RESULTS AND DISSCUSSION
Reaction of isatin with benzyl chloride and aryl amines was investigated under microwave
irradiation in solvent free condition. As shown in Scheme 1, aromatic amine and benzyl chloride
derivatives could be reacted with isatin to the synthesis of corresponding N-alkylated imino
isatin derivatives in excellent yields. The results showed that under this condition, reaction times
reduced to less than 5 minute compare to other conventional heating methods that products are
formed in several minutes [1-4]. Advantages of microwave irradiation in these cases are in
terms of simple application, good yield, no side product formation, have short reaction time and
a diversity of bioactive molecules that can be synthesis with this method. Isatin and aromatic
amines and benzyl halides are very versatile compounds based on simplicity and suitability. In
our research on synthesis processes, it has been found that they are very applicable organic
molecules for microwave synthesis. This is because they are having polar bonds and therefore,
are polar material. These are the best conditions for effective conversion of microwave energy
to the dielectric heating mechanism.

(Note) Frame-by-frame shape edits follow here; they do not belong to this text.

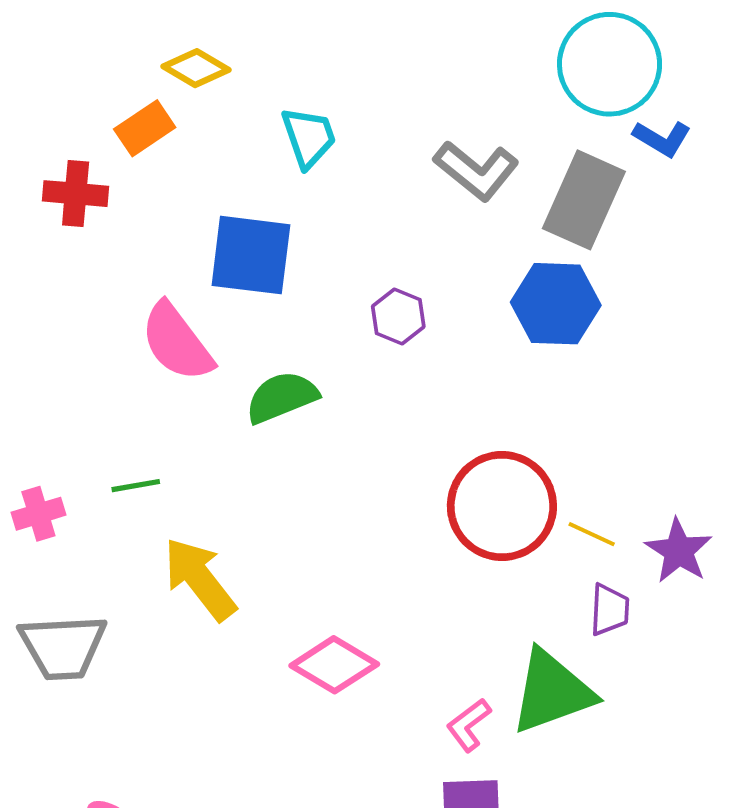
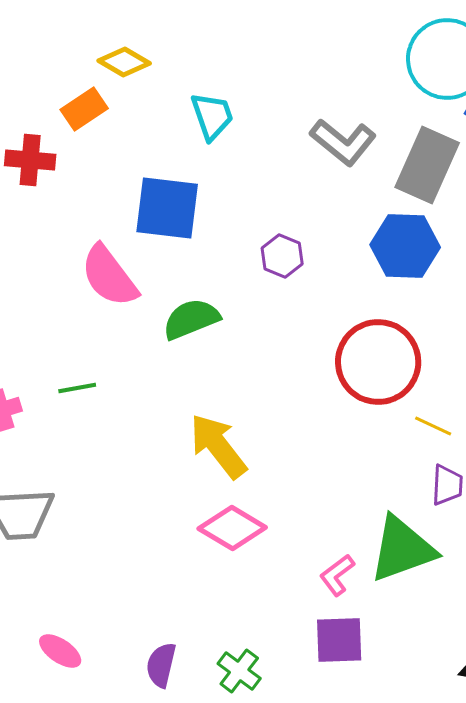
red circle: (502, 506) -> (378, 362), moved
yellow arrow: (200, 579) -> (218, 446), moved

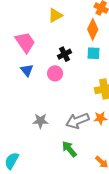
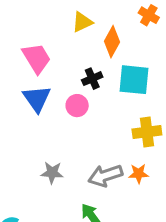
orange diamond: (93, 29) -> (112, 42), moved
cyan square: (93, 53) -> (134, 80), size x1.6
blue triangle: (27, 70) -> (37, 99), size x1.5

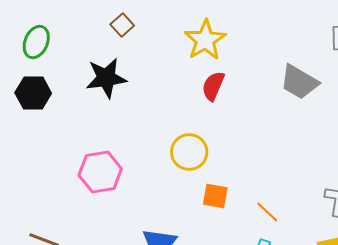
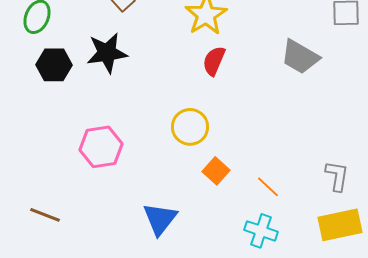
black hexagon: (33, 93) -> (54, 65), moved
orange square: (215, 196) -> (216, 171), turned 32

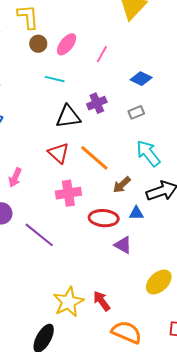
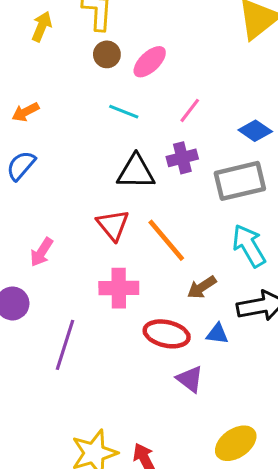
pink line: (102, 54) -> (190, 110), moved
gray rectangle: (136, 112) -> (240, 181), size x2.0
purple line: (39, 235) -> (65, 345), turned 60

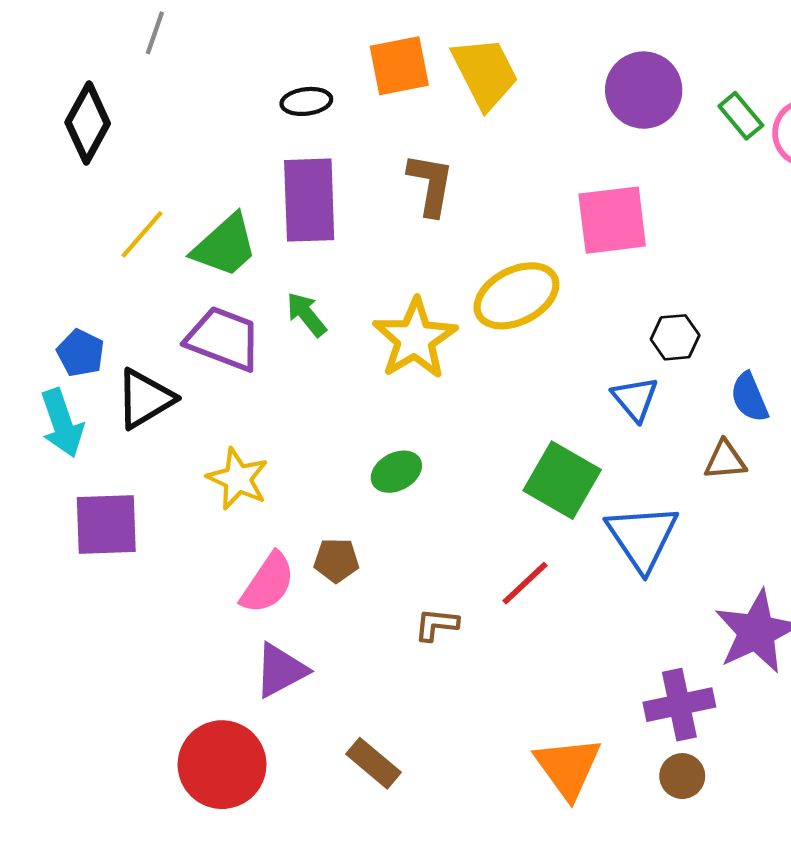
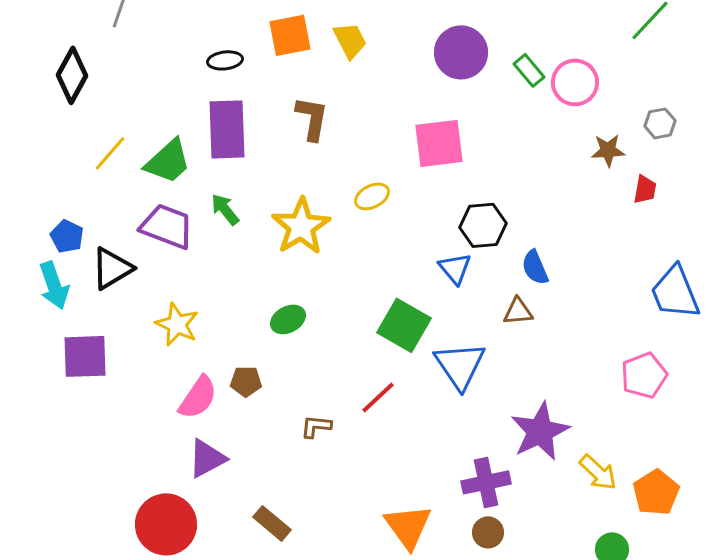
yellow trapezoid: (485, 73) -> (350, 40), size x0.7
yellow ellipse: (516, 296) -> (372, 196), size x0.6
black hexagon: (675, 337) -> (483, 225), size x1.4

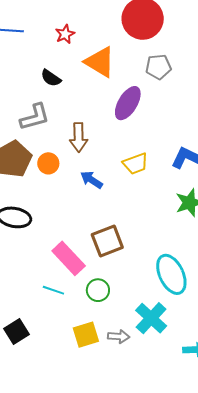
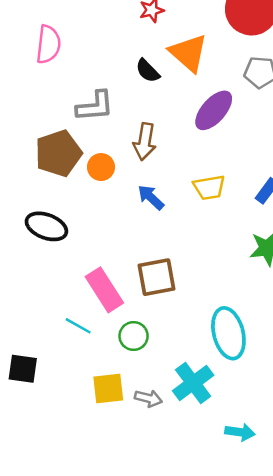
black semicircle: (51, 78) -> (148, 71), moved
black square: (16, 332) -> (23, 369), turned 30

We used a very small amount of solvents (acetonitrile) as a
polar solvent that have a dipole moment and can efficiently absorb the electromagnetic energy
of microwave irradiation. They have an ability to absorb the microwave energy, this resulting
in turn in a very rapid and homogeneous heating. Consequently, they display very strong
specific microwave effects, with significant improvements in temperature homogeneity and
heating rates, enabling faster reactions and less degradation of final products when compared to
classical heating. We noticed that the reaction times in this study were 2-5 minutes. These times
are better than other products that formed with classical heating methods. Also the yields of
products were improved as compared with classical heating methods [22, 23].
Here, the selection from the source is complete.